There are some other resources we have to be aware of. These are just a few. This is not all inclusive, but we can learn about pulmonary arterial hypertension, and other forms of pulmonary hypertension through the Pulmonary Hypertension Association, American College of Chest Physicians, and American Thoracic Society all have education for the provider, as well as the patients.
So now we know a little bit more about how to educate, how can we reduce the diagnostic delays? How do we go the next level? We need to screen people who are at risk, and we need to identify those patients at early stage disease.

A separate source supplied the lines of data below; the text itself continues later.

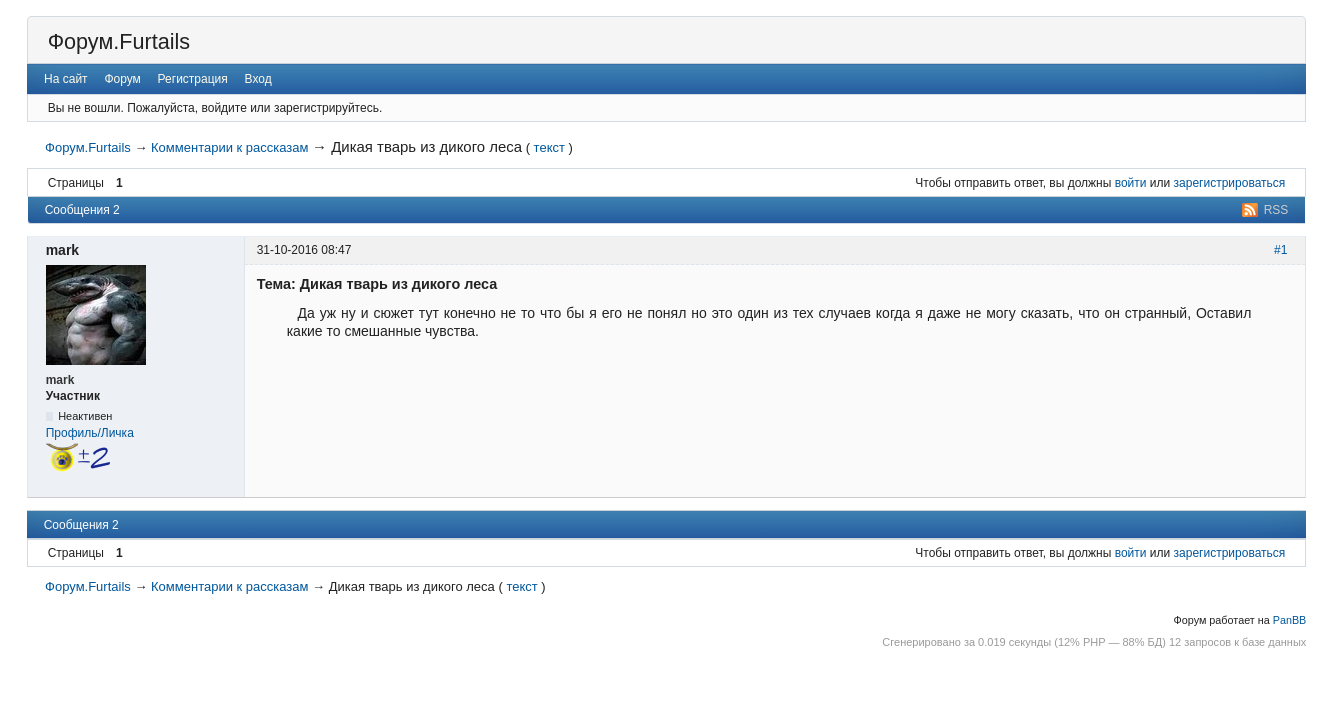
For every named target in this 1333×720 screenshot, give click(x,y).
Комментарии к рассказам (229, 147)
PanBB (1290, 620)
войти (1131, 183)
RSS (1276, 210)
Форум (122, 79)
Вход (258, 79)
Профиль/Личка (90, 433)
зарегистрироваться (1230, 183)
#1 (1280, 250)
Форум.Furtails (119, 41)
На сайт (66, 79)
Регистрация (193, 79)
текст (549, 147)
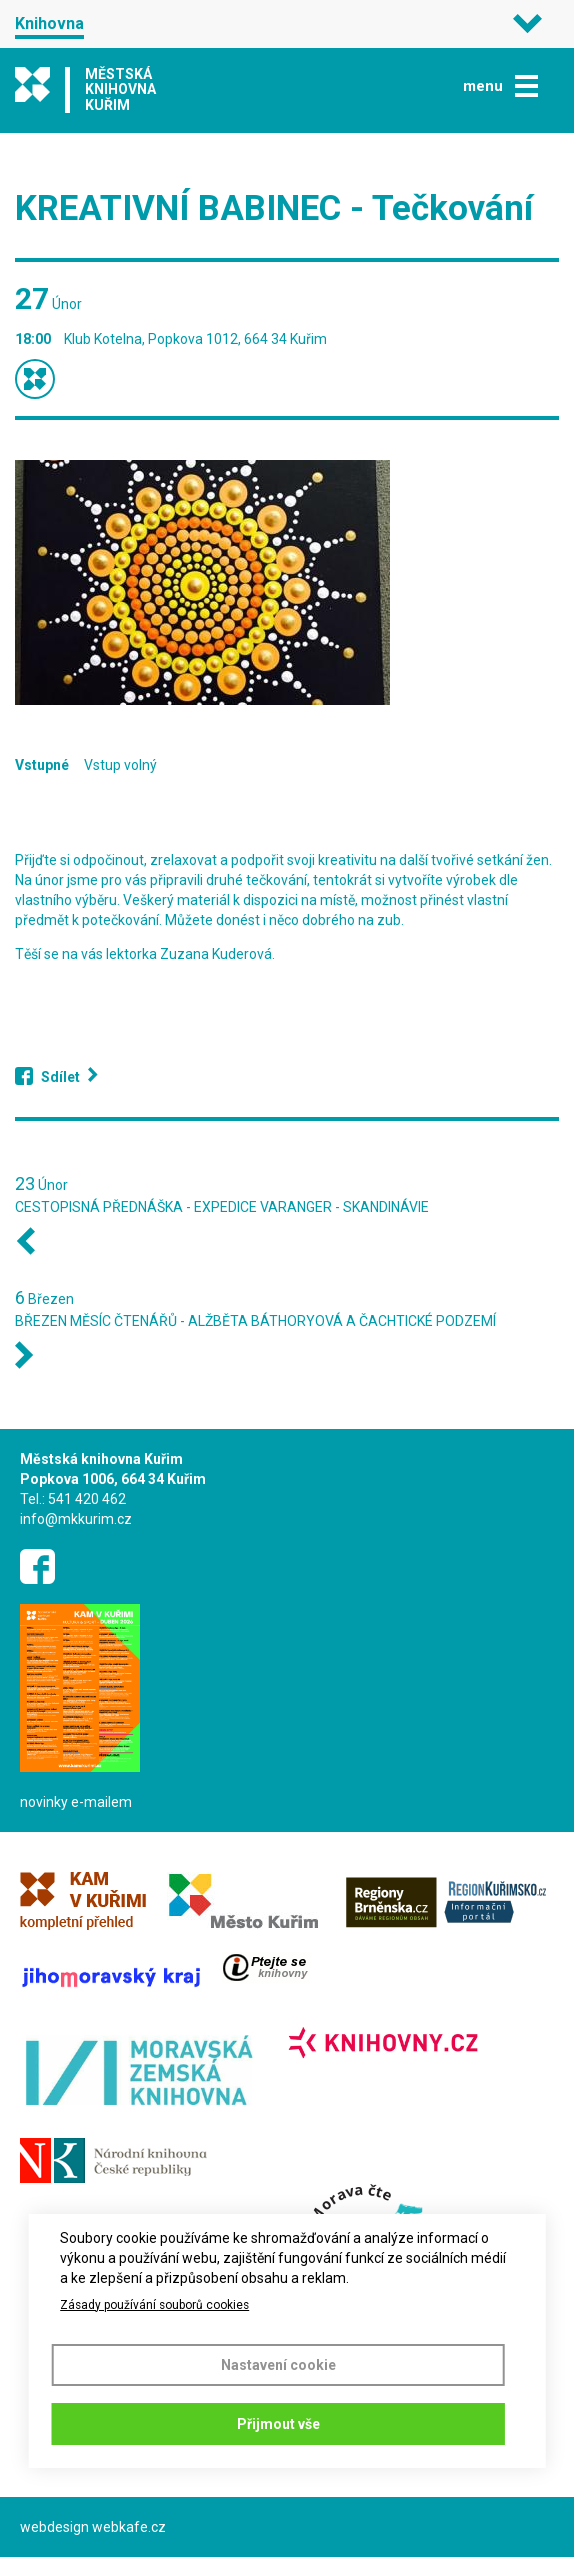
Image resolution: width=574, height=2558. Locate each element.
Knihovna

Educational efforts through primary care physicians and public awareness campaigns are in play. And they help, but we need more. We've been working on this for a long time, and we need to go the next level. Artificial intelligence may play a role. It could identify possible causes based on healthcare utilization in these large databases like our electronic medical records, and especially PAH centers can minimize barriers to referral and develop pathways to expedite evaluation and access to testing by really solid communication with our community providers.
So what should be the trigger to send someone to a PAH specialist? Patients are at risk for pulmonary hypertension and they present with these nonspecific symptoms. Dyspnea/change in exercise tolerance. But we've got to be aware that certain patient populations. When they say these words, we need to go on and look for pulmonary hypertension. That is like your HIV patient or your scleroderma patient. Any signs of worsening dyspnea, worsening exercise tolerance, echo signs of right ventricular dysfunction, elevated pulmonary pressures, right atrial and right ventricular changes need to prompt referral. And we need to be really clear about that. And open to seeing these patients. We're going to be seeing some patients in the PAH centers that don't have pulmonary hypertension, but we need to be able to see all of them to catch the patients really early and allow follow up and treatment early to delay that time to worsening. Ongoing dyspnea after pulmonary embolism should be something that would prompt someone to send a patient to a PAH center. Dyspnea with an elevated BNP that is not left heart related, think PH. And a PFT with markedly reduced DLco and no other significant abnormalities, think pulmonary vascular disease. So I think we need to think outside the box of an elevated pulmonary pressure and refer for these reasons.
Mobile health care can help, but there's limitations. Smartphone apps offer enormous opportunities for our patients for dealing with future challenges in public health. Mobile devices are widely available and have a lot of medical content. But unfortunately, only a small fraction of our patients are using these devices. Orthopedic and trauma apps have been used but tend to be used by younger patients, possibly excluding many of the patients we talked about earlier that are on the fringe and have less access to care. Can we adapt what we are using in mobile health and attract older adults to be able to use this more easily? This is something we need to really think about when developing these educational apps. Make it as user friendly and the least daunting we can so everyone will access these educational tools. So let's look at potential for mobile health and telemedicine and see how this can positively affect our patient experience.